Nanotechnology Making Sun Power Affordable
By James Donahue
The rush to buy and utilize silicon chips to build costly solar panels that capture solar
energy may be over almost before it began. A rising new star from California's Silicon Valley called Nanosolar has just emerged
with a new technology called PowerSheet solar cells.
Backed by a $20 million grant from the U.S. Department of Energy and Google's founders,
Nanosolar is now beginning to produce its new product that cuts the cost of purchasing and installing solar panels on homes,
office buildings for heating and producing electric power.
What is Nanosolar's secret? The company is using discoveries in nanotechnology to produce
cells that capture the energy of the sun that are so small, they can be applied in a wafer-thin coating, just like paint.
You can slap it on roof shingles, on window frames and exterior walls. As a writer for Popular Science Magazine put it, the
stuff "seems to suck power from the air." It converts light into energy and makes the concept of solar power so inexpensive
and easy to consider, that anybody can have it.
The material isn't really applied with a paint brush, but rather, via a machine that behaves
like a printing press.
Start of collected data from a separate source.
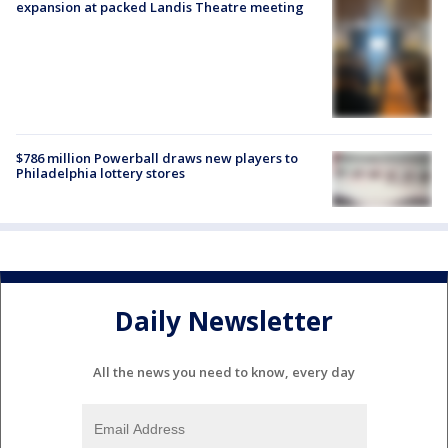
expansion at packed Landis Theatre meeting
$786 million Powerball draws new players to
Philadelphia lottery stores
Daily Newsletter
All the news you need to know, every day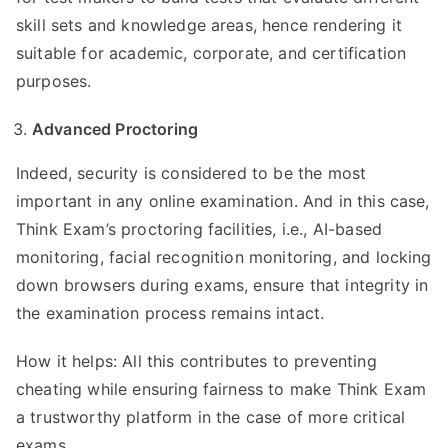
skill sets and knowledge areas, hence rendering it
suitable for academic, corporate, and certification
purposes.
Advanced Proctoring
Indeed, security is considered to be the most
important in any online examination. And in this case,
Think Exam’s proctoring facilities, i.e., AI-based
monitoring, facial recognition monitoring, and locking
down browsers during exams, ensure that integrity in
the examination process remains intact.
How it helps: All this contributes to preventing
cheating while ensuring fairness to make Think Exam
a trustworthy platform in the case of more critical
exams.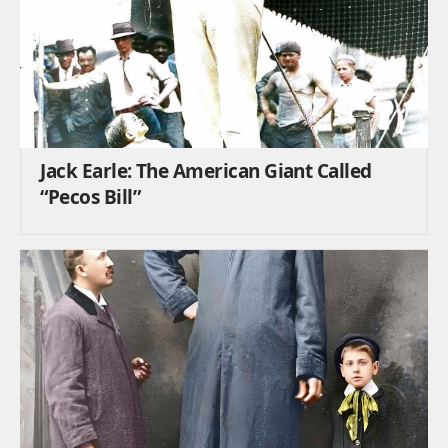
Jack Earle: The American Giant Called
“Pecos Bill”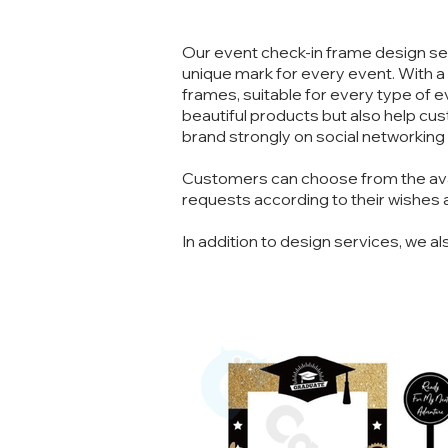
Our event check-in frame design ser
unique mark for every event. With a
frames, suitable for every type of
beautiful products but also help c
brand strongly on social networking
Customers can choose from the avail
requests according to their wishes a
In addition to design services, we al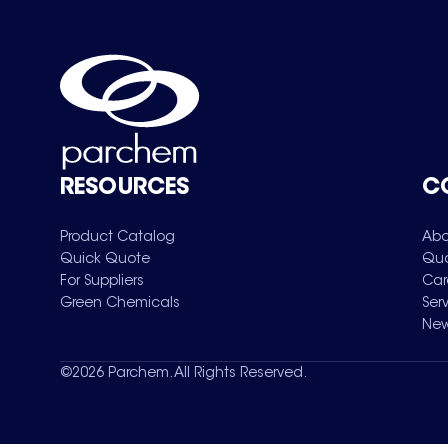
RESOURCES
C
Product Catalog
Abo
Quick Quote
Qua
For Suppliers
Car
Green Chemicals
Ser
New
©
2026
Parchem. All Rights Reserved.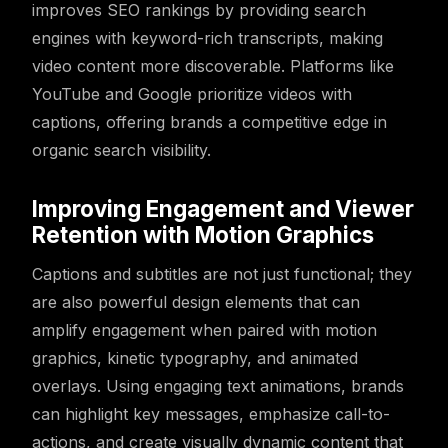
improves SEO rankings by providing search
engines with keyword-rich transcripts, making
video content more discoverable. Platforms like
YouTube and Google prioritize videos with
captions, offering brands a competitive edge in
organic search visibility.
Improving Engagement and Viewer
Retention with Motion Graphics
Captions and subtitles are not just functional; they
are also powerful design elements that can
amplify engagement when paired with motion
graphics, kinetic typography, and animated
overlays. Using engaging text animations, brands
can highlight key messages, emphasize call-to-
actions, and create visually dynamic content that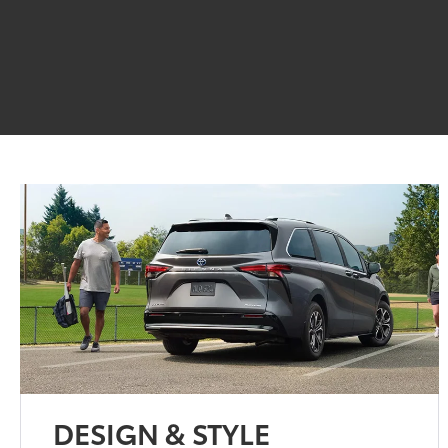
DESIGN & STYLE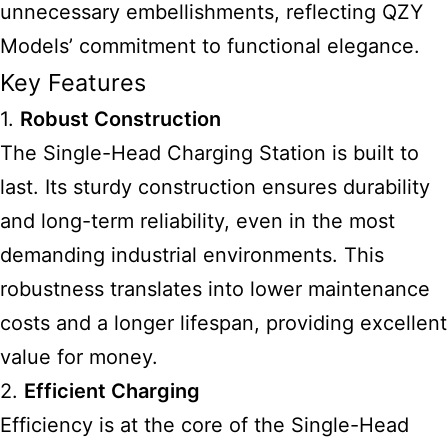
unnecessary embellishments, reflecting QZY
Models’ commitment to functional elegance.
Key Features
1.
Robust Construction
The Single-Head Charging Station is built to
last. Its sturdy construction ensures durability
and long-term reliability, even in the most
demanding industrial environments. This
robustness translates into lower maintenance
costs and a longer lifespan, providing excellent
value for money.
2.
Efficient Charging
Efficiency is at the core of the Single-Head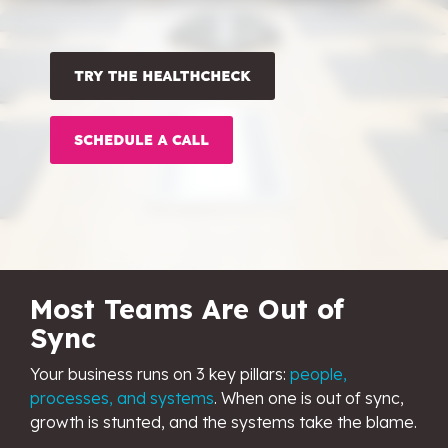
OW Sync -
NetSuite
HubSpot
Onboarding
Most Teams Are Out of
Sync
Your business runs on 3 key pillars:
people,
processes, and systems
. When one is out of sync,
growth is stunted, a
nd the systems take the blame.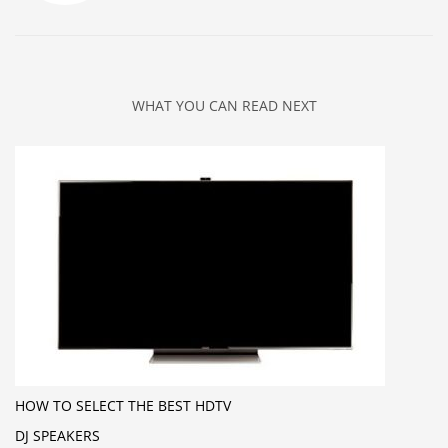
WHAT YOU CAN READ NEXT
HOW TO SELECT THE BEST HDTV
DJ SPEAKERS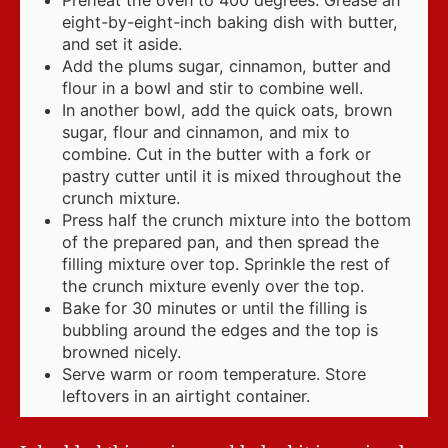
Preheat the oven to 400 degrees. Grease an
eight-by-eight-inch baking dish with butter,
and set it aside.
Add the plums sugar, cinnamon, butter and
flour in a bowl and stir to combine well.
In another bowl, add the quick oats, brown
sugar, flour and cinnamon, and mix to
combine. Cut in the butter with a fork or
pastry cutter until it is mixed throughout the
crunch mixture.
Press half the crunch mixture into the bottom
of the prepared pan, and then spread the
filling mixture over top. Sprinkle the rest of
the crunch mixture evenly over the top.
Bake for 30 minutes or until the filling is
bubbling around the edges and the top is
browned nicely.
Serve warm or room temperature. Store
leftovers in an airtight container.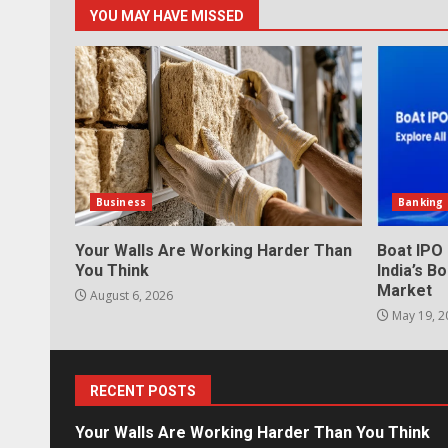
YOU MAY HAVE MISSED
Business
Banking
Your Walls Are Working Harder Than
Boat IPO
You Think
India’s 
Market
August 6, 2026
May 19, 2
RECENT POSTS
Your Walls Are Working Harder Than You Think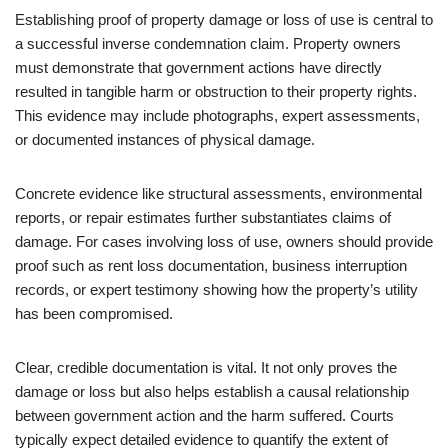
Establishing proof of property damage or loss of use is central to
a successful inverse condemnation claim. Property owners
must demonstrate that government actions have directly
resulted in tangible harm or obstruction to their property rights.
This evidence may include photographs, expert assessments,
or documented instances of physical damage.
Concrete evidence like structural assessments, environmental
reports, or repair estimates further substantiates claims of
damage. For cases involving loss of use, owners should provide
proof such as rent loss documentation, business interruption
records, or expert testimony showing how the property’s utility
has been compromised.
Clear, credible documentation is vital. It not only proves the
damage or loss but also helps establish a causal relationship
between government action and the harm suffered. Courts
typically expect detailed evidence to quantify the extent of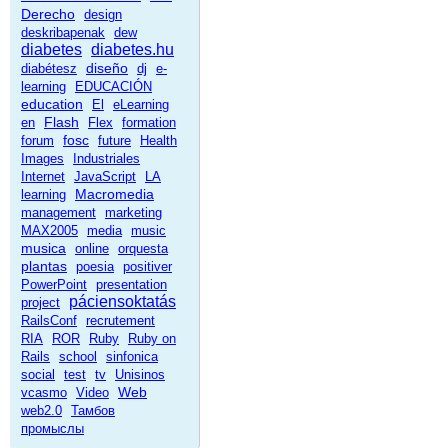
Derecho
design
deskribapenak
dew
diabetes
diabetes.hu
diseño
diabétesz
dj
e-
learning
EDUCACIÓN
education
El
eLearning
Flash
en
Flex
formation
fosc
forum
future
Health
Images
Industriales
Internet
JavaScript
LA
Macromedia
learning
management
marketing
MAX2005
media
music
musica
online
orquesta
plantas
poesia
positiver
PowerPoint
presentation
páciensoktatás
project
RailsConf
recrutement
RIA
ROR
Ruby
Ruby on
Rails
school
sinfonica
social
test
tv
Unisinos
Web
vcasmo
Video
web2.0
Тамбов
промыслы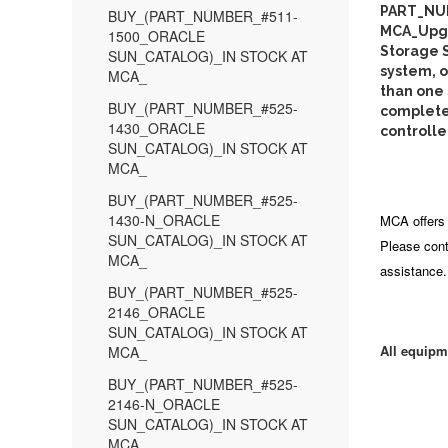
PART_NU
BUY_(PART_NUMBER_#511-
MCA_Upgra
1500_ORACLE
Storage S
SUN_CATALOG)_IN STOCK AT
system, o
MCA_
than one
BUY_(PART_NUMBER_#525-
complete 
1430_ORACLE
controlle
SUN_CATALOG)_IN STOCK AT
MCA_
BUY_(PART_NUMBER_#525-
1430-N_ORACLE
MCA offers 
SUN_CATALOG)_IN STOCK AT
Please cont
MCA_
assistance.
BUY_(PART_NUMBER_#525-
2146_ORACLE
SUN_CATALOG)_IN STOCK AT
All equipm
MCA_
BUY_(PART_NUMBER_#525-
2146-N_ORACLE
SUN_CATALOG)_IN STOCK AT
MCA_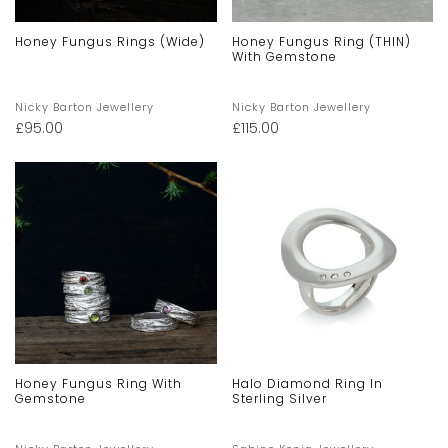
Honey Fungus Rings (Wide)
Honey Fungus Ring (THIN)
With Gemstone
Nicky Barton Jewellery
Nicky Barton Jewellery
£
95.00
£
115.00
Honey Fungus Ring With
Halo Diamond Ring In
Gemstone
Sterling Silver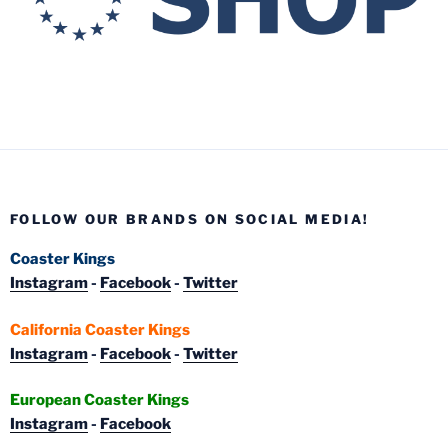
FOLLOW OUR BRANDS ON SOCIAL MEDIA!
Coaster Kings
Instagram
-
Facebook
-
Twitter
California Coaster Kings
Instagram
-
Facebook
-
Twitter
European Coaster Kings
Instagram
-
Facebook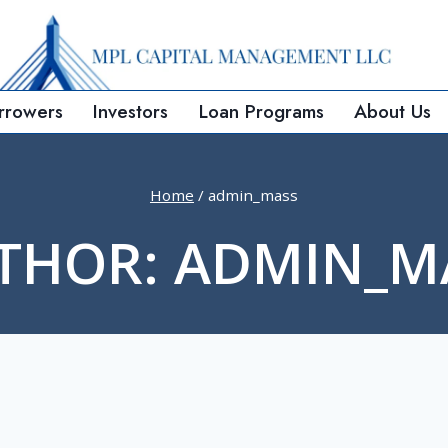
rrowers
Investors
Loan Programs
About Us
Home
/
admin_mass
THOR: ADMIN_M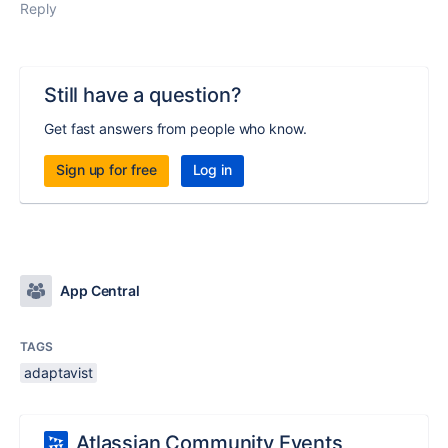
Reply
Still have a question?
Get fast answers from people who know.
Sign up for free
Log in
App Central
TAGS
adaptavist
Atlassian Community Events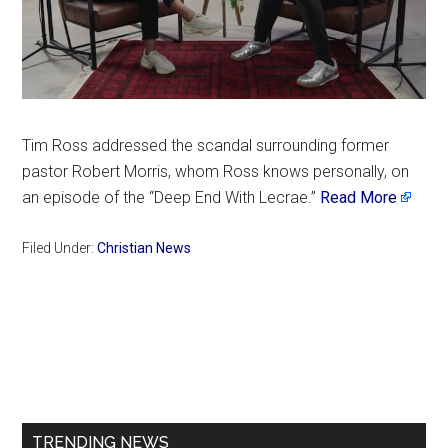
Tim Ross addressed the scandal surrounding former
pastor Robert Morris, whom Ross knows personally, on
an episode of the “Deep End With Lecrae.”
Read More
Filed Under:
Christian News
Primary
Sidebar
TRENDING NEWS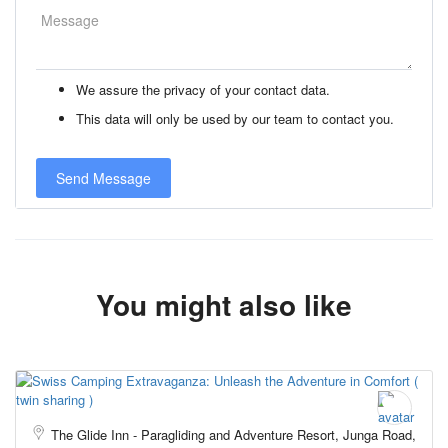
We assure the privacy of your contact data.
This data will only be used by our team to contact you.
You might also like
The Glide Inn - Paragliding and Adventure Resort, Junga Road,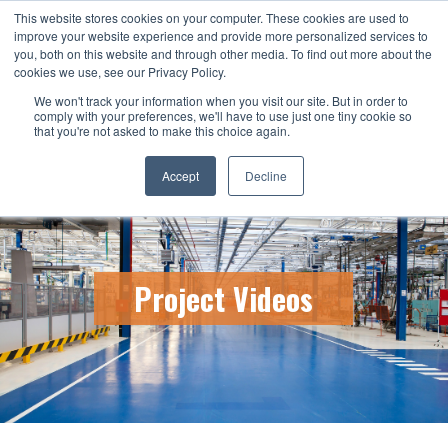
This website stores cookies on your computer. These cookies are used to
CALL US TODAY: 1-800-776-5328
improve your website experience and provide more personalized services to
you, both on this website and through other media. To find out more about the
QUICK QUOTE
cookies we use, see our Privacy Policy.
We won't track your information when you visit our site. But in order to
comply with your preferences, we'll have to use just one tiny cookie so
that you're not asked to make this choice again.
Accept
Decline
Project Videos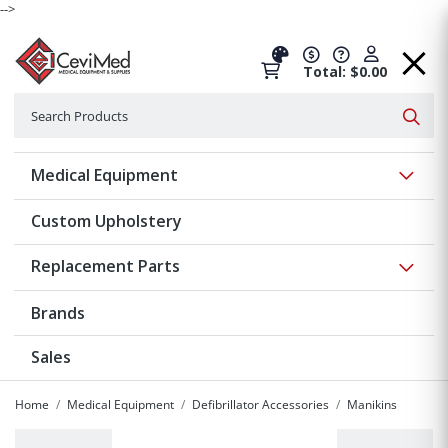
-->
Total: $0.00
Search
Searc
Show 
Medical Equipment
Custom Upholstery
Show 
Replacement Parts
Brands
Sales
Home
Medical Equipment
Defibrillator Accessories
Manikins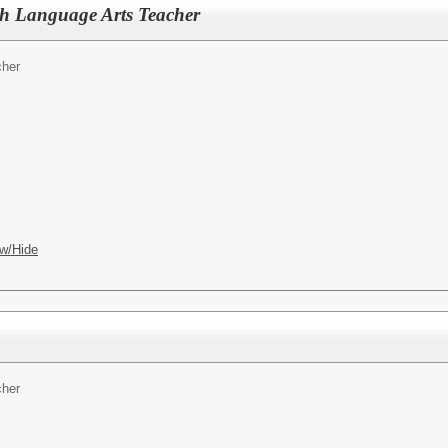
sh Language Arts Teacher
cher
w/Hide
cher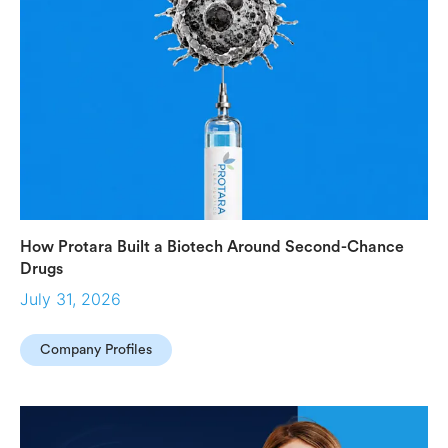
How Protara Built a Biotech Around Second-Chance
Drugs
July 31, 2026
Company Profiles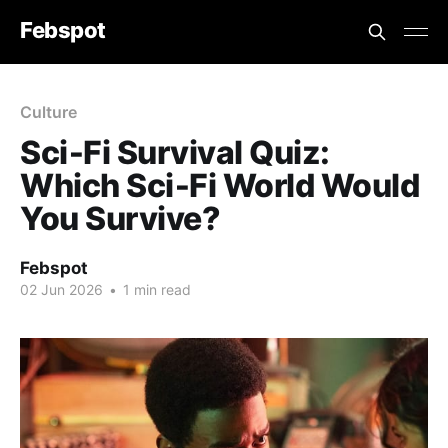
Febspot
Culture
Sci‑Fi Survival Quiz:
Which Sci‑Fi World Would
You Survive?
Febspot
02 Jun 2026
•
1 min read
The PowerSheet solar cells are set on a layer of solar-absorbing nano-ink onto metal sheets that are
as thin as aluminum foil, thus keeping the cost of production low.
The older system of manufacturing solar cells with silicon required laying the cells on
glass, making the panels heavy, dangerous, and expensive to not only ship but to install because the panels had to be especially
mounted. Up to 70 percent of the silicon gets wasted in the manufacturing process.
The Nanosolar cells do not contain silicon but the company claims its cells are as efficient
as most commercial silicon cells and at a cost as low as 30 cents a watt, compared to an estimated $3 a watt from conventional
Company CEO Martin Roscheisen says that once full production begins early in 2008, the
company expects to produce 430 megawatts' worth of solar cells a year, more than the combined total of every other solar plant
in the U.S. But competition to purchase these cells will be steep. The first 100,000 cells are already committed to a European
consortium that is building a 1.4-megawatt power plant.
Thus the biggest problem for Nanosolar is if it can produce enough solar cells to meet
the public demand.
Peter Harrop, chairman of IDTechEx, an electronic consulting firm involved in Nanosolar,
said the company is already "putting down factories" to meet an expected rush for orders.